Method: One hundred seventy children (97 boys and 73 girls; median age, 4 years; interquartile range, 3 to 7.25 years) and one of their parents participated. A preliminary 50-item parent cough-specific QOL (PC-QOL) questionnaire was developed from conversations with parents of children with chronic cough (ie, cough for > 3 weeks). Parents also completed generic QOL questionnaires (eg, Pediatric Quality of Life Inventory, version 4.0 [PedsQL4.0] and the 12-item Short Form Health Survey, version 2 [SF-12v2]).

Results: The clinical impact and psychometric method of item reduction resulted in 27-item and 26-item PC-QOL questionnaires, respectively, with approximately 50% of items overlapping. Internal consistency among the final items from both methods was excellent. Some evidence for concurrent and criterion validity of both methods was established as significant correlations were found between subscales of the PC-QOL questionnaire and the scales of the SF-12v2 and PedsQL4.0 scores.
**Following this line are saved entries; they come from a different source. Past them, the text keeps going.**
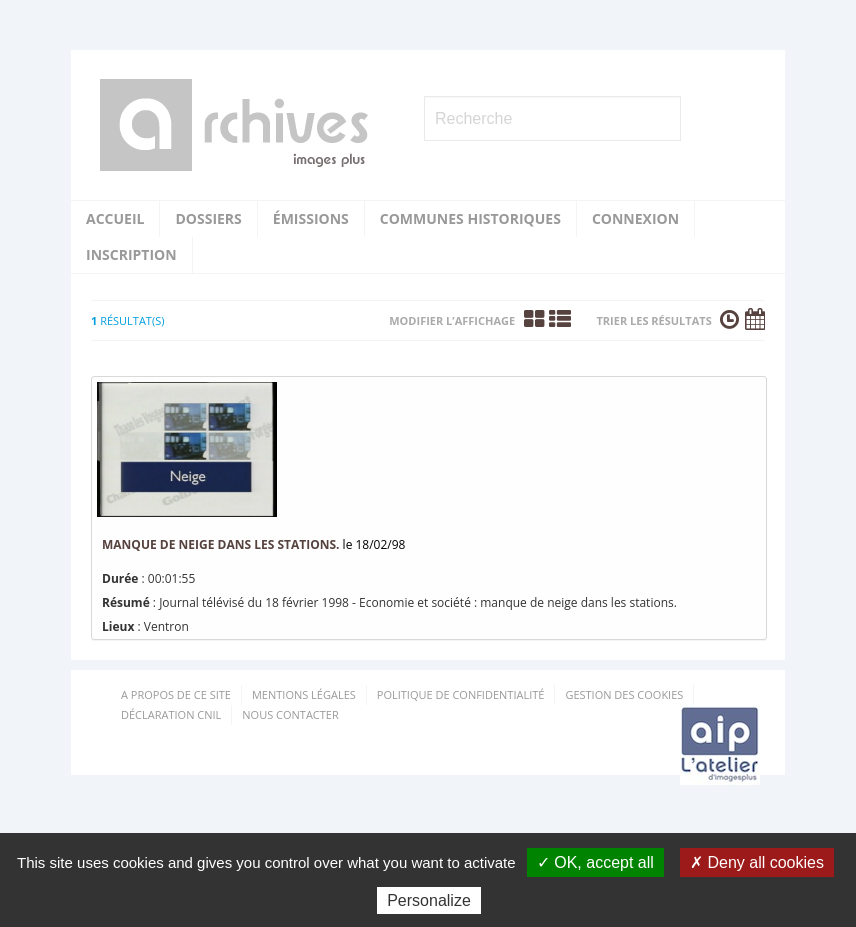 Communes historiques (470, 218)
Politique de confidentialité (461, 694)
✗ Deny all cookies (757, 862)
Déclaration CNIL (171, 714)
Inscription (131, 254)
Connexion (635, 218)
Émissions (311, 218)
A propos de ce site (176, 694)
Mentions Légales (304, 694)
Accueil (115, 218)
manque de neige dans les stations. (220, 544)
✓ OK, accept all (595, 862)
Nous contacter (290, 714)
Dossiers (208, 218)
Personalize (429, 900)
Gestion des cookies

The PC-QOL questionnaire derived from both methods was sensitive to change following an intervention.

Conclusion: Chronic cough significantly impacts on the QOL of both parents and children. Although the PC-QOL questionnaires derived from a clinical impact method and from a psychometric method contained different items, both versions were shown to be internally consistent and valid. Further testing is required to compare both final versions to objective and subjective cough measures.